It's selling it but it's not recommending it, or something like that; EMC appears to be playing an odd game with the certification of McData's i10000 director. In January, 2005 Chuck Hollis, an EMC VP for platforms marketing, said: "EMC will offer this new technology from McData as the EMC Connectrix ED-10000M backbone director.
An EMC Connectrix data sheet includes the ED-10000M, stating: "The Connectrix M series product line includes the ED-10000M."
Typically EMC announces the 'general availability' of its products.
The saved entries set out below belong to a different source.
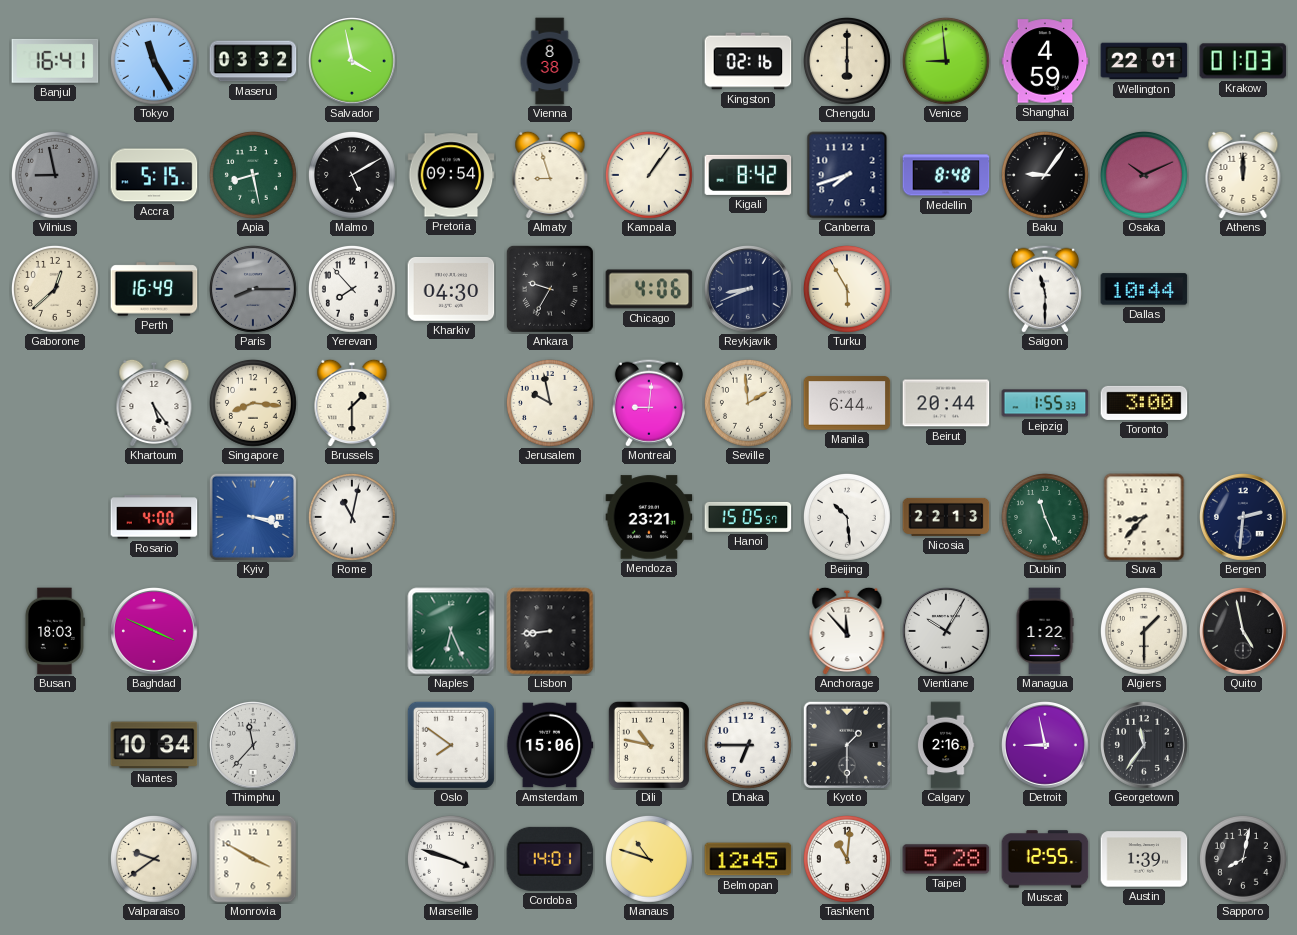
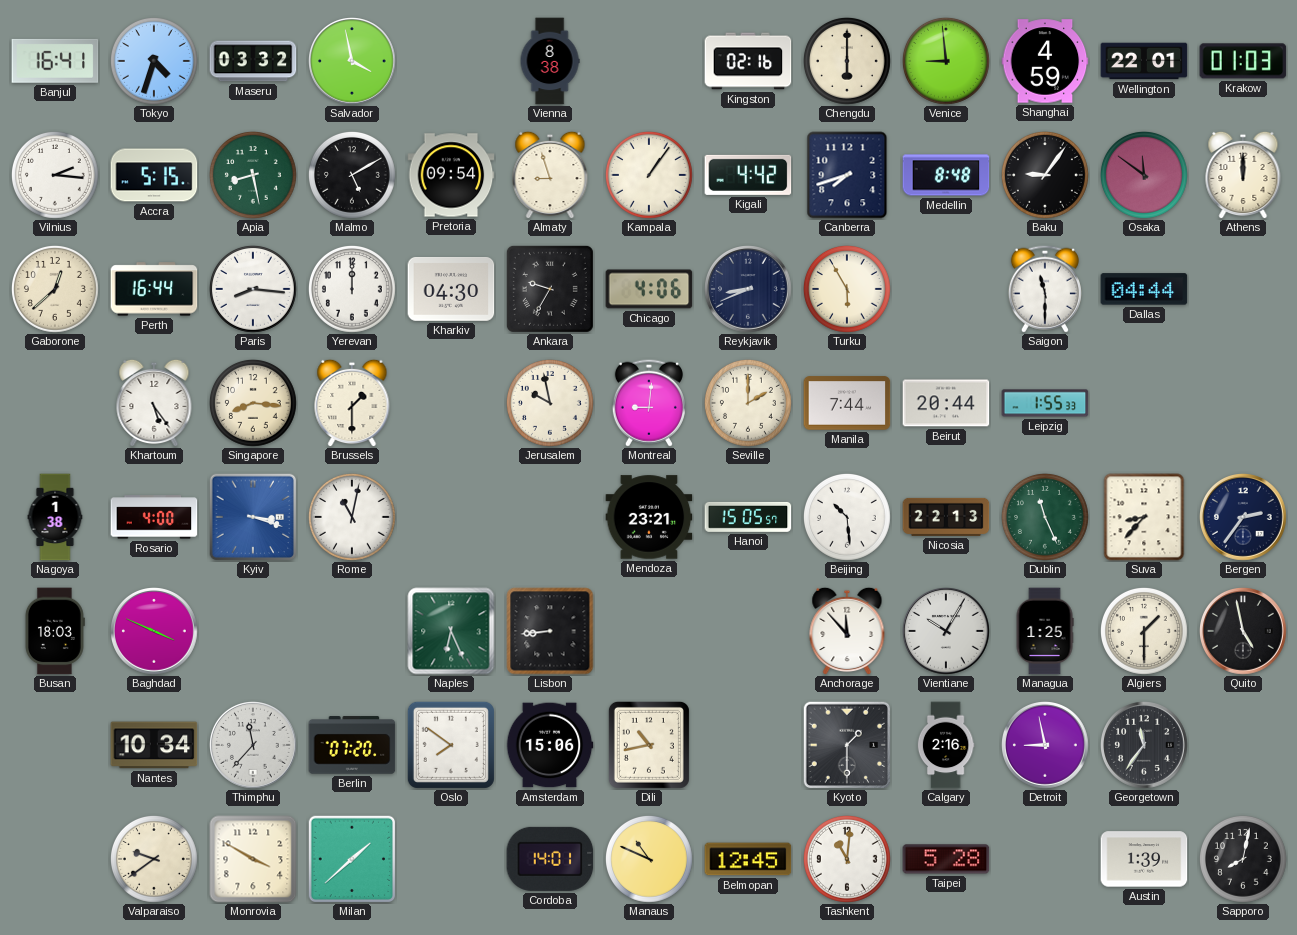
Tokyo: 11:25 -> 4:33
Vilnius: 8:58 -> 2:16
Vilnius dial: grey -> white
Kigali: 8:42 -> 4:42
Osaka: 10:11 -> 11:51
Perth: 16:49 -> 16:44
Paris: 8:15 -> 8:16
Paris dial: grey -> white
Yerevan: 7:53 -> 12:00
Dallas: 10:44 -> 04:44
Seville: 1:59 -> 2:00
Manila: 6:44 -> 7:44
Toronto: 3:00 -> none
Nagoya: none -> 1:38
Bergen: 2:31 -> 2:36
Managua: 1:22 -> 1:25
Berlin: none -> 07:20
Dili: 10:47 -> 10:43
Dhaka: 6:45 -> none
Milan: none -> 1:38
Marseille: 3:48 -> none
Manaus: 10:48 -> 10:49
Muscat: 12:55 -> none
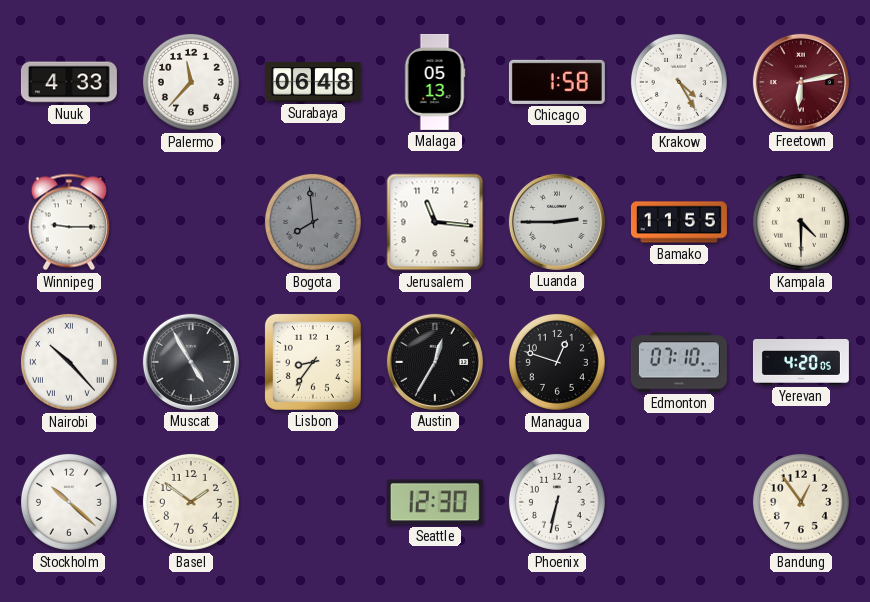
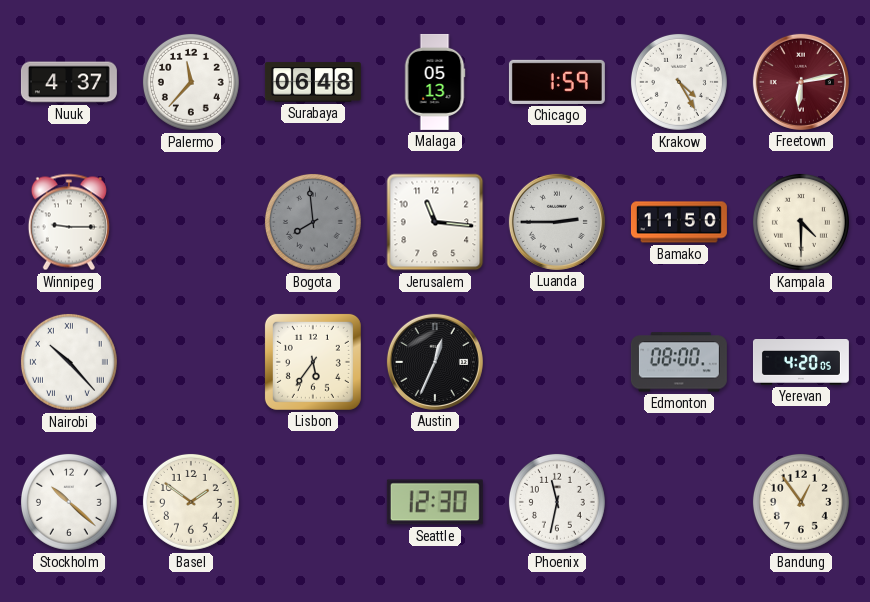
Nuuk: 4:33 -> 4:37
Chicago: 1:58 -> 1:59
Bamako: 11:55 -> 11:50
Muscat: 4:55 -> none
Lisbon: 8:36 -> 5:36
Austin: 12:35 -> 12:34
Managua: 12:48 -> none
Edmonton: 07:10 -> 08:00
Phoenix: 6:32 -> 11:32
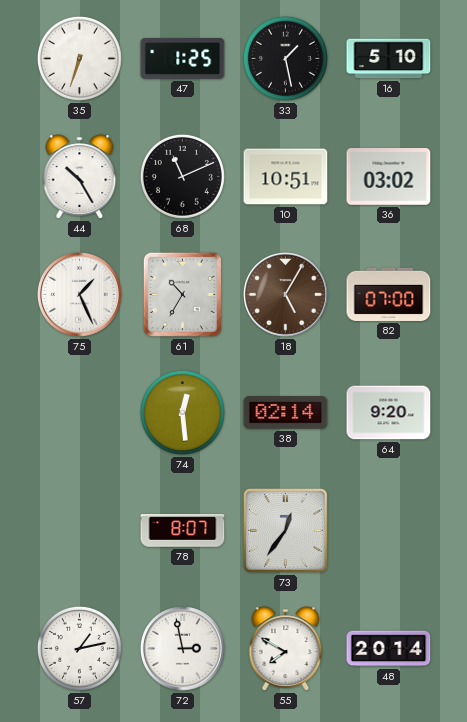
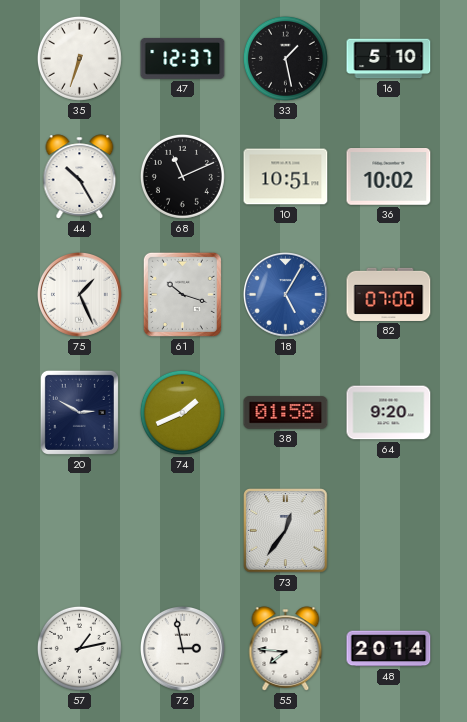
47: 1:25 -> 12:37
36: 03:02 -> 10:02
61: 10:35 -> 10:18
18 dial: brown -> blue
20: none -> 2:50
74: 12:29 -> 1:41
38: 02:14 -> 01:58
78: 8:07 -> none
55: 7:50 -> 7:46
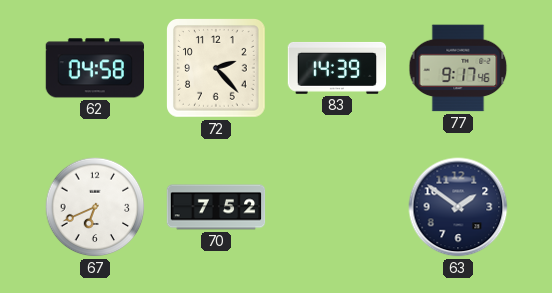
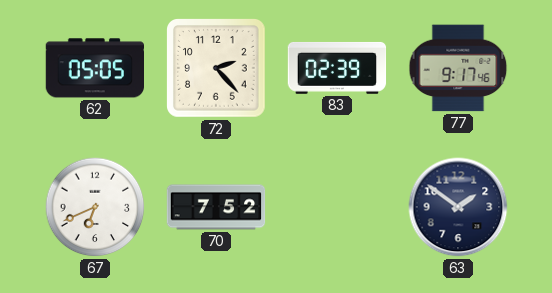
62: 04:58 -> 05:05
83: 14:39 -> 02:39
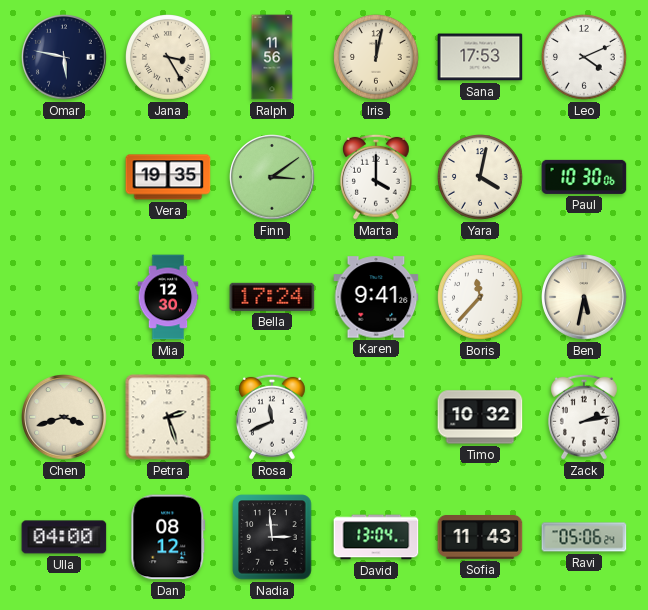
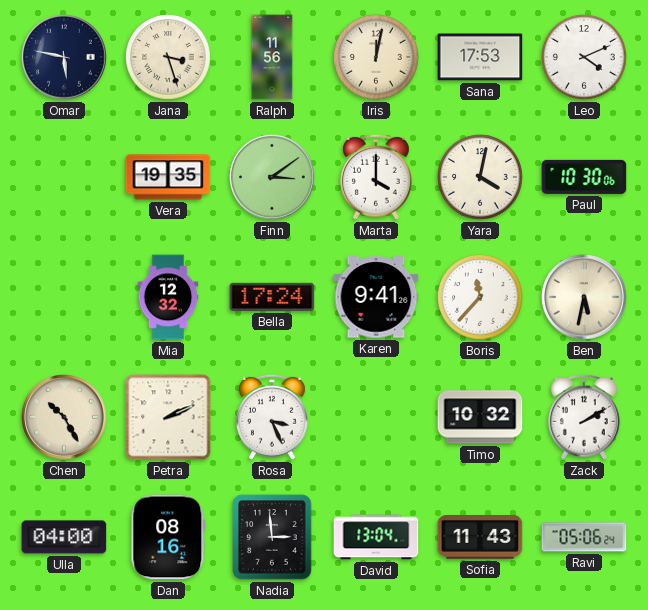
Jana: 3:25 -> 3:27
Mia: 12:30 -> 12:32
Chen: 3:42 -> 10:25
Petra: 2:27 -> 2:11
Rosa: 11:41 -> 3:26
Zack: 2:13 -> 2:10
Dan: 08:12 -> 08:16
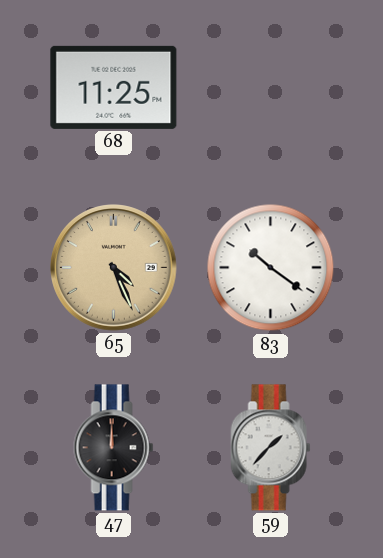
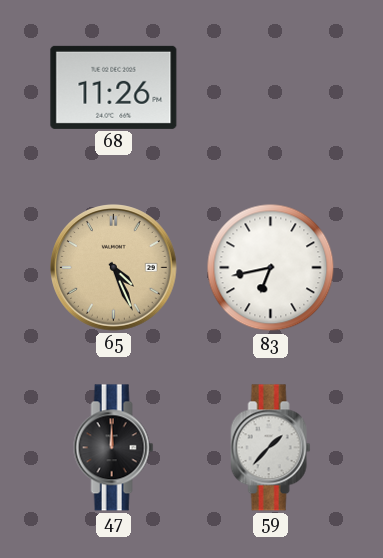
68: 11:25 -> 11:26
83: 10:21 -> 6:43
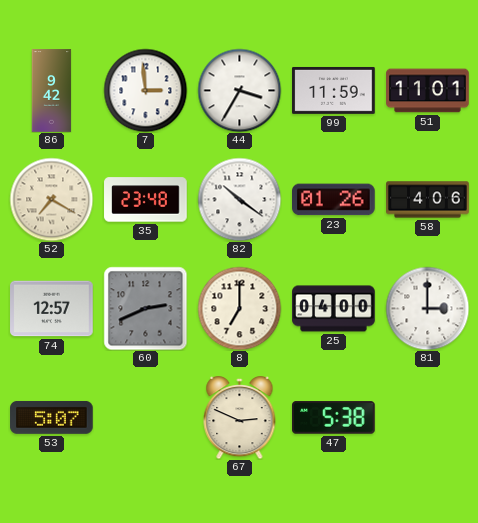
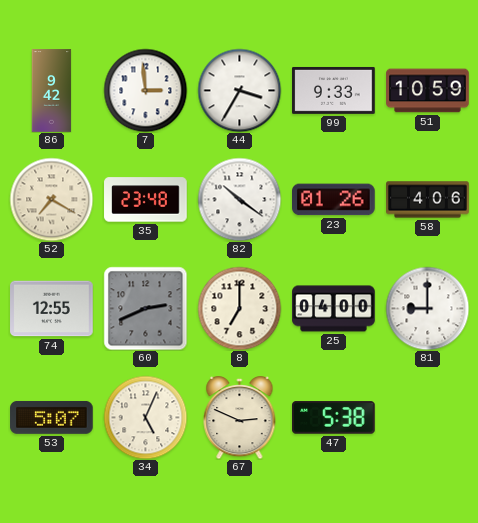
99: 11:59 -> 9:33
51: 11:01 -> 10:59
74: 12:57 -> 12:55
81: 3:00 -> 9:00
34: none -> 5:04
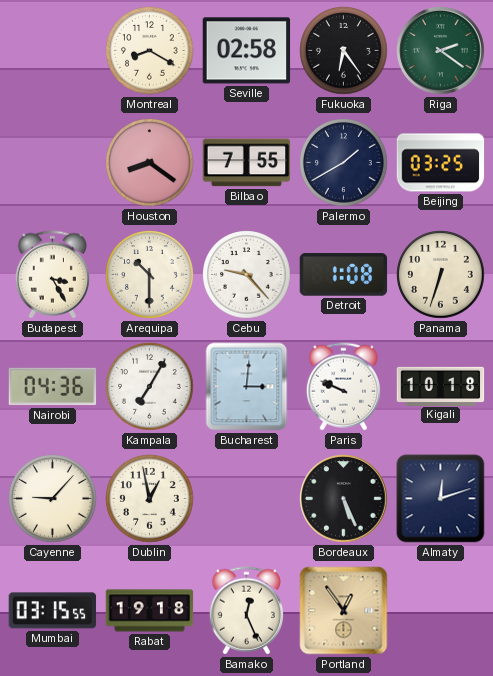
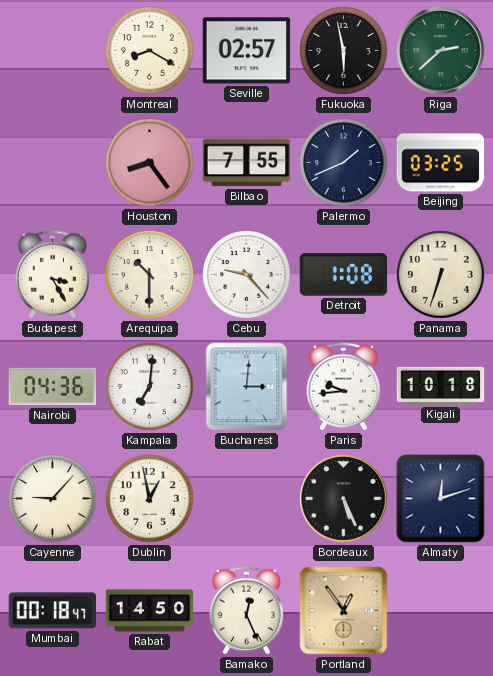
Seville: 02:58 -> 02:57
Fukuoka: 6:24 -> 5:58
Riga: 2:21 -> 2:38
Houston: 8:21 -> 8:24
Palermo: 1:40 -> 1:41
Kampala: 7:05 -> 7:01
Paris: 9:49 -> 9:44
Mumbai: 03:15 -> 00:18
Rabat: 19:18 -> 14:50
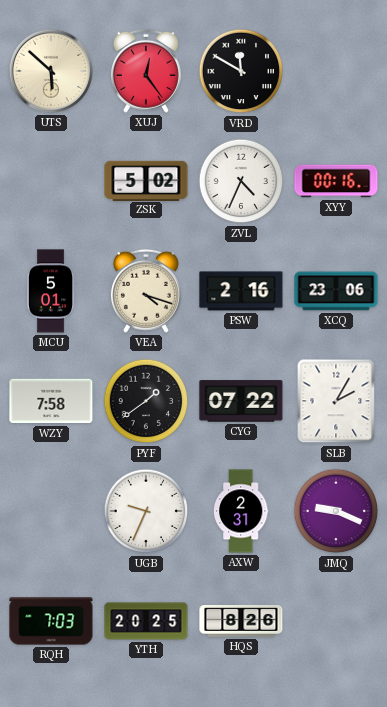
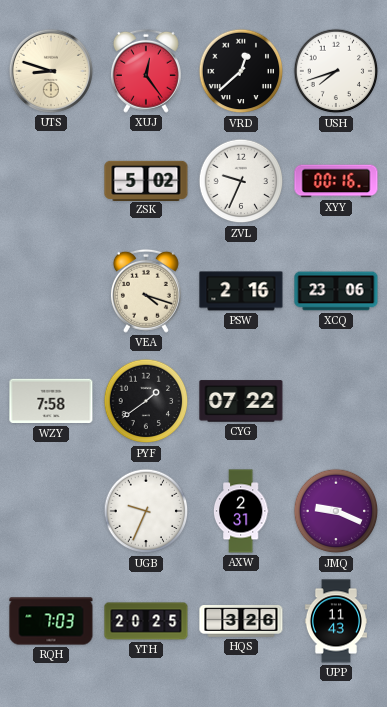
UTS: 5:52 -> 8:48
VRD: 11:50 -> 12:38
USH: none -> 7:42
ZVL: 4:34 -> 9:34
MCU: 5:01 -> none
SLB: 2:05 -> none
HQS: 8:26 -> 3:26
UPP: none -> 11:43
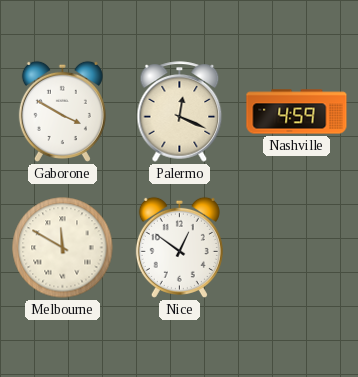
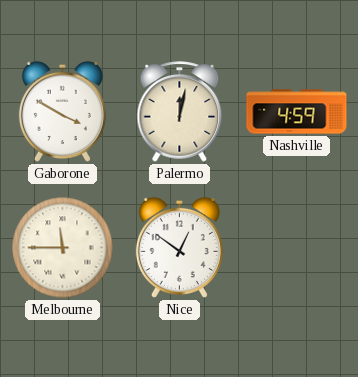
Palermo: 12:19 -> 12:02
Melbourne: 11:50 -> 11:45
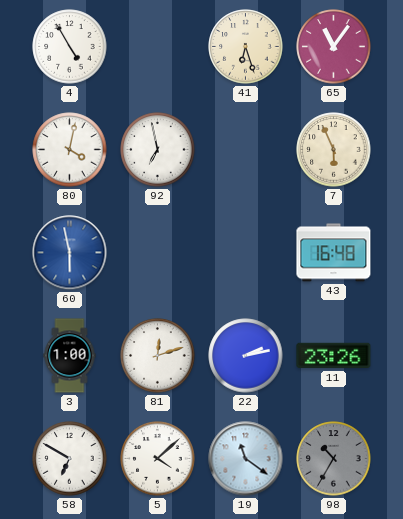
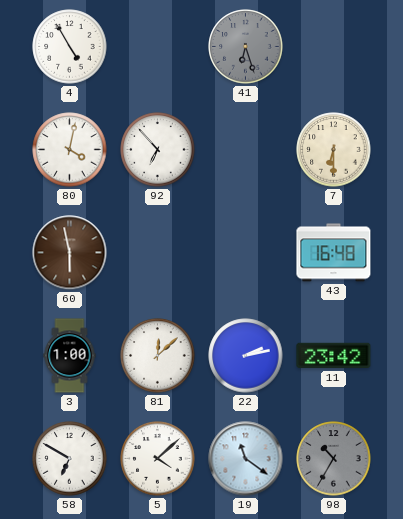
41 dial: cream -> grey
65: 11:06 -> none
92: 6:58 -> 6:53
7: 5:56 -> 6:30
60 dial: blue -> brown
81: 12:12 -> 12:08
11: 23:26 -> 23:42
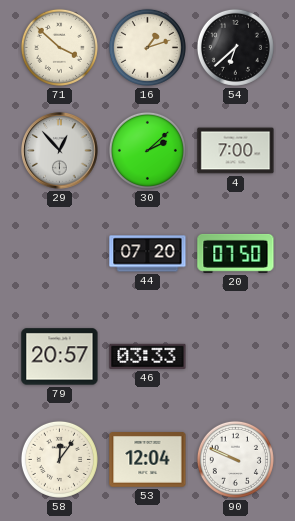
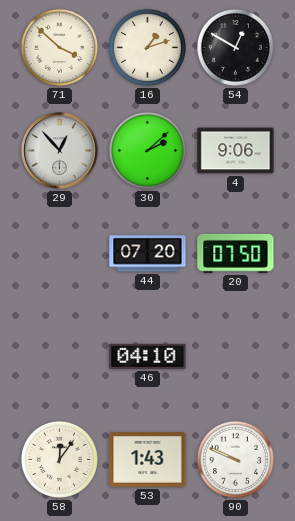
54: 6:38 -> 12:50
4: 7:00 -> 9:06
79: 20:57 -> none
46: 03:33 -> 04:10
53: 12:04 -> 1:43
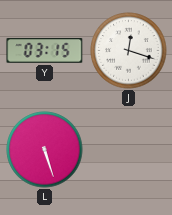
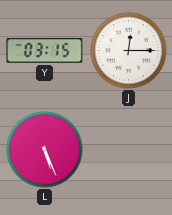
J: 12:18 -> 12:15
L: 5:27 -> 5:26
It's done this for a Brocade director but not the McData i10K. In October it announced 'The new Connectrix ED-48000B Fibre Channel enterprise director and the ports-on-demand scalability of the Connectrix DS-220B Fibre Channel storage area network (SAN) switch, based on Brocade technology, are available today.'
So EMC can't be satisfied with the i10K.
But it lists the i10K as an EMC E-Lab-tested product, with a date of March 2005. Lest you think that this is just basic 'connect the wires and see if it works' testing, EMC states: "We conduct the industry's most comprehensive testing, and we stand by everything we qualifyno disclaimers, no exceptions. Only networked storage connectivity products that have passed our most rigorous testing are eligible to carry the "EMC E-Lab Tested" logo."
No disclaimers, no exceptions.... well, except that McData thinks that EMC hasn't really fulfilled its promise to ship it as the ED-10000M backbone director.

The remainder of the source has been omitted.